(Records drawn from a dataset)
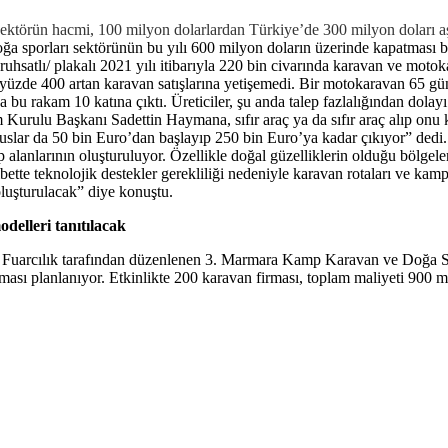
 Sektörün hacmi, 100 milyon dolarlardan Türkiye’de 300 milyon doları a
 sporları sektörünün bu yılı 600 milyon doların üzerinde kapatması bekl
 ruhsatlı/ plakalı 2021 yılı itibarıyla 220 bin civarında karavan ve mo
r, yüzde 400 artan karavan satışlarına yetişemedi. Bir motokaravan 65 g
bu rakam 10 katına çıktı. Üreticiler, şu anda talep fazlalığından dolayı
 Kurulu Başkanı Sadettin Haymana, sıfır araç ya da sıfır araç alıp onu
houslar da 50 bin Euro’dan başlayıp 250 bin Euro’ya kadar çıkıyor” dedi
lanlarının oluşturuluyor. Özellikle doğal güzelliklerin olduğu bölgeler
 elbette teknolojik destekler gerekliliği nedeniyle karavan rotaları ve k
uşturulacak” diye konuştu.
elleri tanıtılacak
 Fuarcılık tarafından düzenlenen 3. Marmara Kamp Karavan ve Doğa Spor
lması planlanıyor. Etkinlikte 200 karavan firması, toplam maliyeti 900 mi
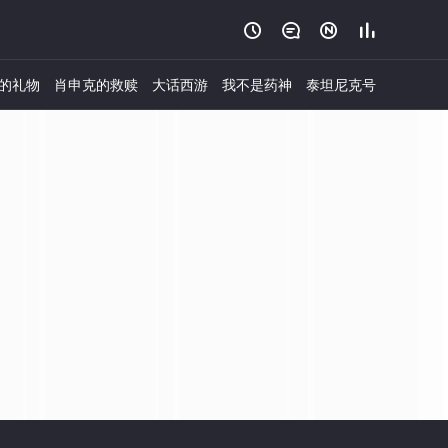




房的礼物
肖申克的救赎
大话西游
我不是药神
泰坦尼克号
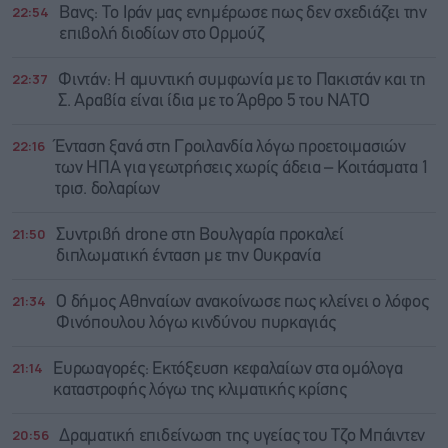
22:54
Βανς: Το Ιράν μας ενημέρωσε πως δεν σχεδιάζει την
επιβολή διοδίων στο Ορμούζ
22:37
Φιντάν: Η αμυντική συμφωνία με το Πακιστάν και τη
Σ. Αραβία είναι ίδια με τo Άρθρο 5 του ΝΑΤΟ
22:16
Ένταση ξανά στη Γροιλανδία λόγω προετοιμασιών
των ΗΠΑ για γεωτρήσεις χωρίς άδεια – Κοιτάσματα 1
τρισ. δολαρίων
21:50
Συντριβή drone στη Βουλγαρία προκαλεί
διπλωματική ένταση με την Ουκρανία
21:34
Ο δήμος Αθηναίων ανακοίνωσε πως κλείνει ο λόφος
Φινόπουλου λόγω κινδύνου πυρκαγιάς
21:14
Ευρωαγορές: Εκτόξευση κεφαλαίων στα ομόλογα
καταστροφής λόγω της κλιματικής κρίσης
20:56
Δραματική επιδείνωση της υγείας του Τζο Μπάιντεν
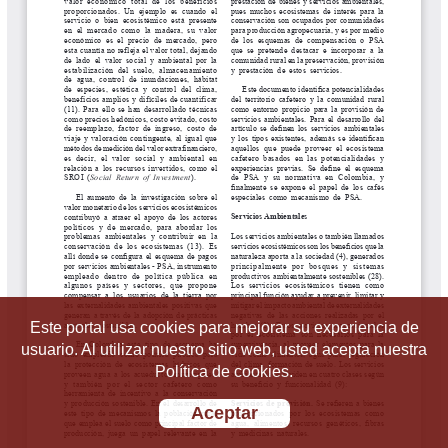
Este portal usa cookies para mejorar su experiencia de
usuario. Al utilizar nuestro sitio web, usted acepta nuestra
Política de cookies.
Aceptar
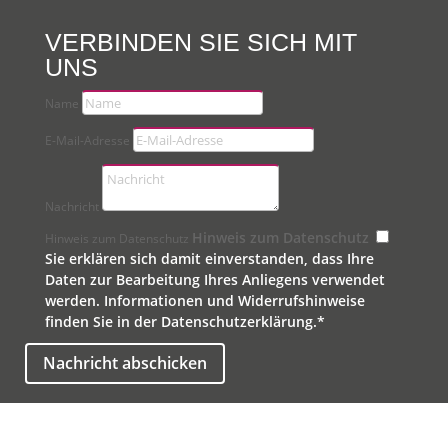
VERBINDEN SIE SICH MIT
UNS
Name
E-Mail-Adresse
Nachricht
Hinweis zum Datenschutz
Hinweis zum Datenschutz
Sie erklären sich damit einverstanden, dass Ihre
Daten zur Bearbeitung Ihres Anliegens verwendet
werden. Informationen und Widerrufshinweise
finden Sie in der Datenschutzerklärung.*
Nachricht abschicken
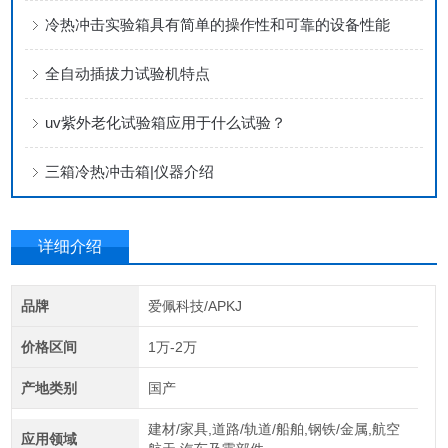
冷热冲击实验箱具有简单的操作性和可靠的设备性能
全自动插拔力试验机特点
uv紫外老化试验箱应用于什么试验？
三箱冷热冲击箱|仪器介绍
详细介绍
品牌
爱佩科技/APKJ
价格区间
1万-2万
产地类别
国产
建材/家具,道路/轨道/船舶,钢铁/金属,航空
应用领域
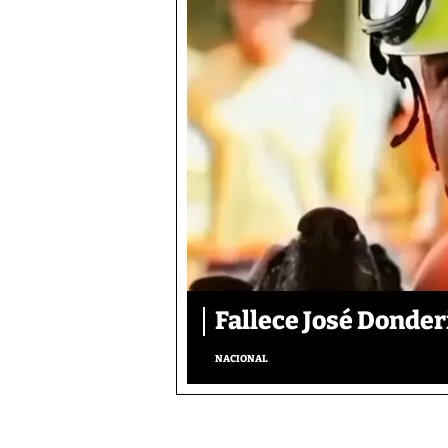
Fallece José Donder
NACIONAL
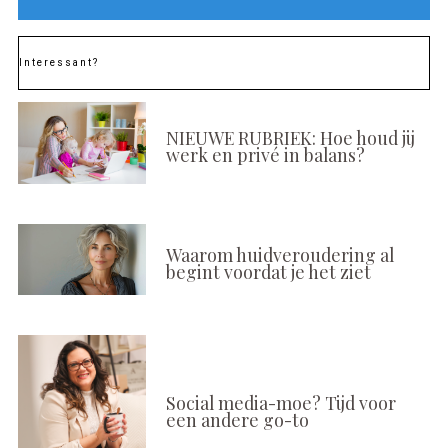
Interessant?
NIEUWE RUBRIEK: Hoe houd jij
werk en privé in balans?
Waarom huidveroudering al
begint voordat je het ziet
Social media-moe? Tijd voor
een andere go-to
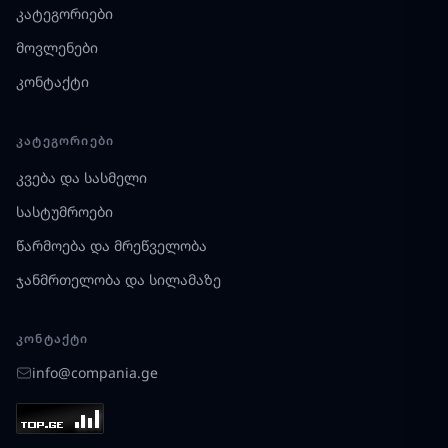
კატეგორიები
მოვლენები
კონტაქტი
ᲙᲐᲢᲔᲒᲝᲠᲘᲔᲑᲘ
კვება და სასმელი
სასტუმროები
წარმოება და მრეწველობა
ჯანმრთელობა და სილამაზე
ᲙᲝᲜᲢᲐᲥᲢᲘ
info@compania.ge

# Your instructions
The task calls for every line of the data to be returned exactly, without pictures.

# Reply
 Sektörün hacmi, 100 milyon dolarlardan Türkiye’de 300 milyon doları a
 sporları sektörünün bu yılı 600 milyon doların üzerinde kapatması bekl
 ruhsatlı/ plakalı 2021 yılı itibarıyla 220 bin civarında karavan ve mo
r, yüzde 400 artan karavan satışlarına yetişemedi. Bir motokaravan 65 g
bu rakam 10 katına çıktı. Üreticiler, şu anda talep fazlalığından dolayı
 Kurulu Başkanı Sadettin Haymana, sıfır araç ya da sıfır araç alıp onu
houslar da 50 bin Euro’dan başlayıp 250 bin Euro’ya kadar çıkıyor” dedi
lanlarının oluşturuluyor. Özellikle doğal güzelliklerin olduğu bölgeler
 elbette teknolojik destekler gerekliliği nedeniyle karavan rotaları ve k
uşturulacak” diye konuştu.
elleri tanıtılacak
 Fuarcılık tarafından düzenlenen 3. Marmara Kamp Karavan ve Doğa Spor
lması planlanıyor. Etkinlikte 200 karavan firması, toplam maliyeti 900 mi




房的礼物
肖申克的救赎
大话西游
我不是药神
泰坦尼克号
22:54
Βανς: Το Ιράν μας ενημέρωσε πως δεν σχεδιάζει την
επιβολή διοδίων στο Ορμούζ
22:37
Φιντάν: Η αμυντική συμφωνία με το Πακιστάν και τη
Σ. Αραβία είναι ίδια με τo Άρθρο 5 του ΝΑΤΟ
22:16
Ένταση ξανά στη Γροιλανδία λόγω προετοιμασιών
των ΗΠΑ για γεωτρήσεις χωρίς άδεια – Κοιτάσματα 1
τρισ. δολαρίων
21:50
Συντριβή drone στη Βουλγαρία προκαλεί
διπλωματική ένταση με την Ουκρανία
21:34
Ο δήμος Αθηναίων ανακοίνωσε πως κλείνει ο λόφος
Φινόπουλου λόγω κινδύνου πυρκαγιάς
21:14
Ευρωαγορές: Εκτόξευση κεφαλαίων στα ομόλογα
καταστροφής λόγω της κλιματικής κρίσης
20:56
Δραματική επιδείνωση της υγείας του Τζο Μπάιντεν
Este portal usa cookies para mejorar su experiencia de
usuario. Al utilizar nuestro sitio web, usted acepta nuestra
Política de cookies.
Aceptar
VERBINDEN SIE SICH MIT
UNS
Name
E-Mail-Adresse
Nachricht
Hinweis zum Datenschutz
Hinweis zum Datenschutz
Sie erklären sich damit einverstanden, dass Ihre
Daten zur Bearbeitung Ihres Anliegens verwendet
werden. Informationen und Widerrufshinweise
finden Sie in der Datenschutzerklärung.*
Nachricht abschicken
冷热冲击实验箱具有简单的操作性和可靠的设备性能
全自动插拔力试验机特点
uv紫外老化试验箱应用于什么试验？
三箱冷热冲击箱|仪器介绍
详细介绍
品牌
爱佩科技/APKJ
价格区间
1万-2万
产地类别
国产
建材/家具,道路/轨道/船舶,钢铁/金属,航空
应用领域
Fallece José Donder
NACIONAL
Interessant?
NIEUWE RUBRIEK: Hoe houd jij
werk en privé in balans?
Waarom huidveroudering al
begint voordat je het ziet
Social media-moe? Tijd voor
een andere go-to
კატეგორიები
მოვლენები
კონტაქტი
ᲙᲐᲢᲔᲒᲝᲠᲘᲔᲑᲘ
კვება და სასმელი
სასტუმროები
წარმოება და მრეწველობა
ჯანმრთელობა და სილამაზე
ᲙᲝᲜᲢᲐᲥᲢᲘ
info@compania.ge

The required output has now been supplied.